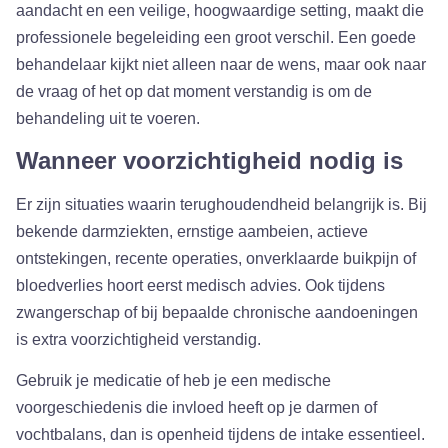
aandacht en een veilige, hoogwaardige setting, maakt die
professionele begeleiding een groot verschil. Een goede
behandelaar kijkt niet alleen naar de wens, maar ook naar
de vraag of het op dat moment verstandig is om de
behandeling uit te voeren.
Wanneer voorzichtigheid nodig is
Er zijn situaties waarin terughoudendheid belangrijk is. Bij
bekende darmziekten, ernstige aambeien, actieve
ontstekingen, recente operaties, onverklaarde buikpijn of
bloedverlies hoort eerst medisch advies. Ook tijdens
zwangerschap of bij bepaalde chronische aandoeningen
is extra voorzichtigheid verstandig.
Gebruik je medicatie of heb je een medische
voorgeschiedenis die invloed heeft op je darmen of
vochtbalans, dan is openheid tijdens de intake essentieel.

- YOUR GOAL:
Using the listing above, return all lines where the word "tijdens" occurs.

- PROBLEM SOLUTION:
bloedverlies hoort eerst medisch advies. Ook tijdens
vochtbalans, dan is openheid tijdens de intake essentieel.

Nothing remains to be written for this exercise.